Hey, welcome back! Let’s continue to learn about bioinformatic resources.
In this Unit, let’s look at another centralized resource, the UC Santa Cruz Genome Bioinformatics.
The UCSC Genome Bioinformatics has several useful resources. The main part of it is the UCSC Genome Browser.
In addition, it is also the portal for the ENCODE project and the Neandertal sequencing project.
Let’s look at the UCSC Genome Browser first.
The UCSC Genome Browser uses the genomic sequences as the backbone to integrate genomic and genetic data.
As of the end of 2013, it has genetic data and genomic data and annotations for 46 mammals, 18 other vertebrates,
13 insects (11 of which are different drosophila species), 6 nematodes, and 3 different deuterostomes.
For some reason it doesn’t include plants or microbials.
The UCSC Genome Browser has the most extensive genomic annotations for mammals, especially human.

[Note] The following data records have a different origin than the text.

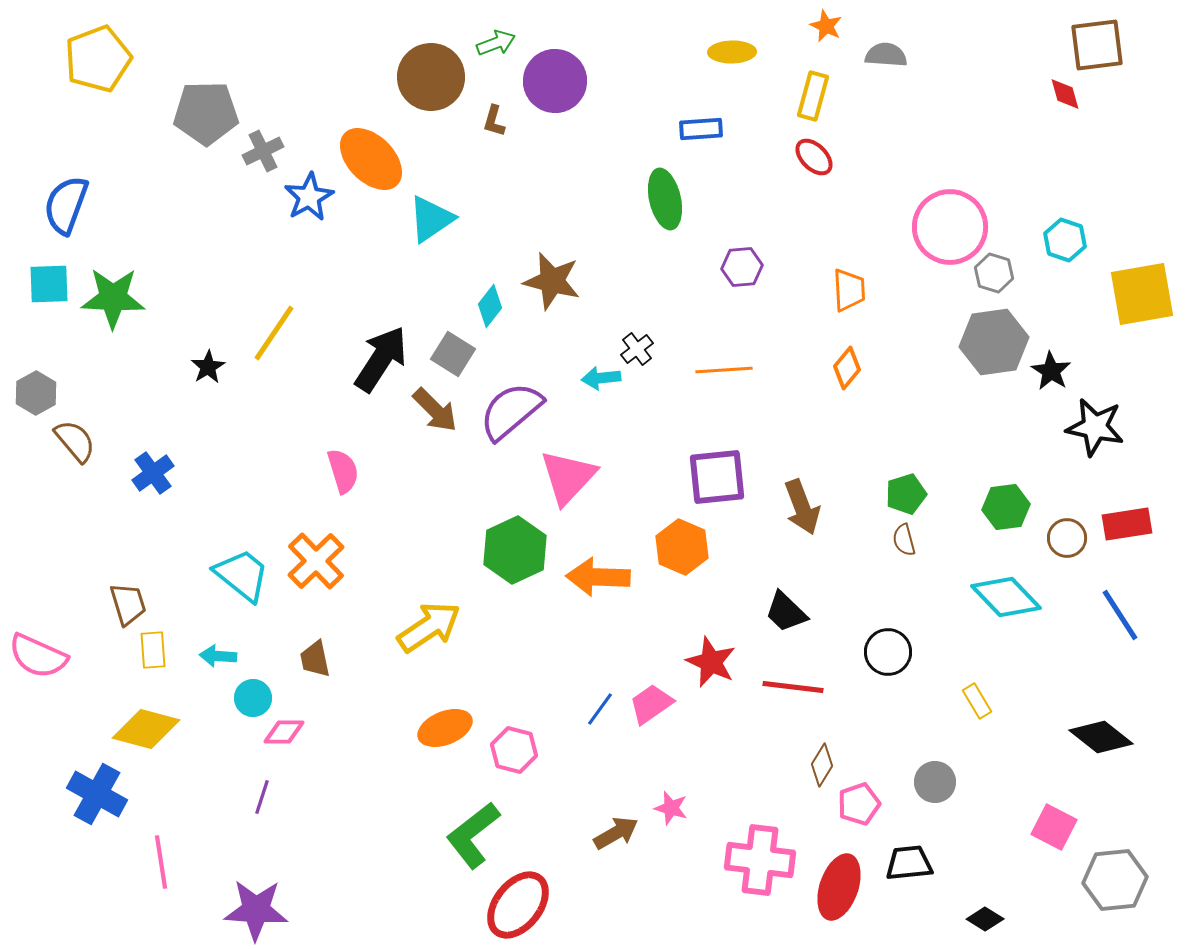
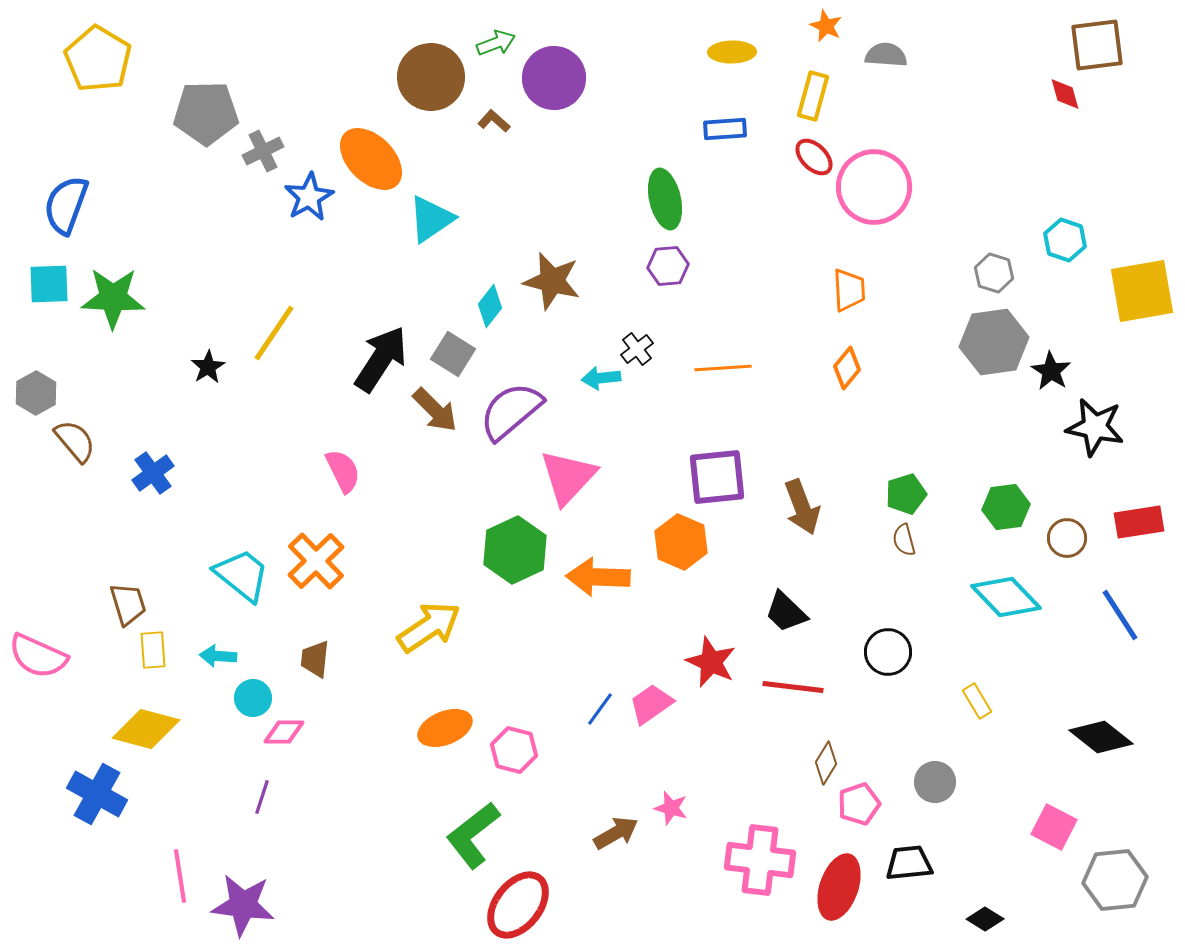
yellow pentagon at (98, 59): rotated 20 degrees counterclockwise
purple circle at (555, 81): moved 1 px left, 3 px up
brown L-shape at (494, 121): rotated 116 degrees clockwise
blue rectangle at (701, 129): moved 24 px right
pink circle at (950, 227): moved 76 px left, 40 px up
purple hexagon at (742, 267): moved 74 px left, 1 px up
yellow square at (1142, 294): moved 3 px up
orange line at (724, 370): moved 1 px left, 2 px up
pink semicircle at (343, 471): rotated 9 degrees counterclockwise
red rectangle at (1127, 524): moved 12 px right, 2 px up
orange hexagon at (682, 547): moved 1 px left, 5 px up
brown trapezoid at (315, 659): rotated 18 degrees clockwise
brown diamond at (822, 765): moved 4 px right, 2 px up
pink line at (161, 862): moved 19 px right, 14 px down
purple star at (256, 910): moved 13 px left, 5 px up; rotated 4 degrees clockwise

This is a typical screen in the UCSC Genome Browser.
All the annotations are aligned to the genome sequence using the genomic coordinates as the backbone.
You can specify where on the genome you want to look at by searching with gene name or ID, chromosomal coordinate range, or keywords.

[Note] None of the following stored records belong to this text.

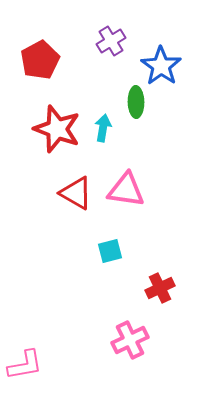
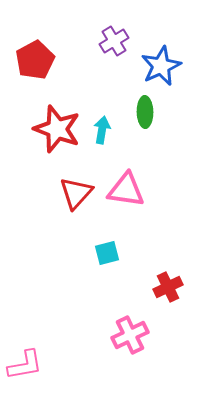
purple cross: moved 3 px right
red pentagon: moved 5 px left
blue star: rotated 12 degrees clockwise
green ellipse: moved 9 px right, 10 px down
cyan arrow: moved 1 px left, 2 px down
red triangle: rotated 42 degrees clockwise
cyan square: moved 3 px left, 2 px down
red cross: moved 8 px right, 1 px up
pink cross: moved 5 px up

Once you land at a genomic location, you can move in the 5’ or 3’ direction or zoom in and out.
One word of caution is that,
whenever you communicate with someone else about genomic coordinates, make sure you specify the version of the assembly you are referring to.
The so-called reference genome is not static. It gets updated once in a while as new sequencing data becomes available.
Most people now use GRCh37 or hg19, but some people and some programs still use hg18 which has different coordinates.
Below the genomic coordinates, the annotations are shown as “Tracks”.
For instance, the “RefSeq Genes” track shows the genes that are encoded in this genomic region. Tall bars indicate exons.
Arrows indicate whether the gene is on the plus or reverse strand.
Data from the ENCODE project are shown as tracks, such as the transcription binding sites from ChIP-seq experiments.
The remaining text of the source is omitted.